What is expected: Could you write out every record below exactly, leaving the pictures out?

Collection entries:

----------------

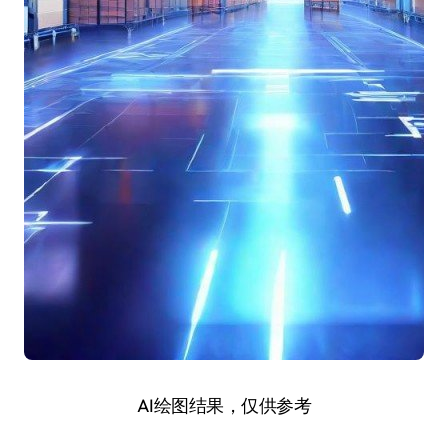
AI绘图结果，仅供参考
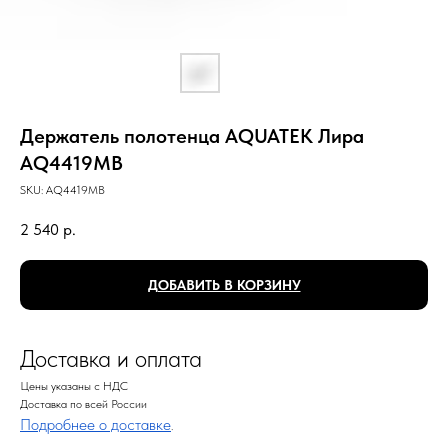
Держатель полотенца AQUATEK Лира
AQ4419MB
SKU:
AQ4419MB
2 540
р.
ДОБАВИТЬ В КОРЗИНУ
Доставка и оплата
Цены указаны с НДС
Доставка по всей России
Подробнее о доставке
.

----------------

Result:
AI绘图结果，仅供参考
Держатель полотенца AQUATEK Лира
AQ4419MB
SKU:
AQ4419MB
2 540
р.
ДОБАВИТЬ В КОРЗИНУ
Доставка и оплата
Цены указаны с НДС
Доставка по всей России
Подробнее о доставке
.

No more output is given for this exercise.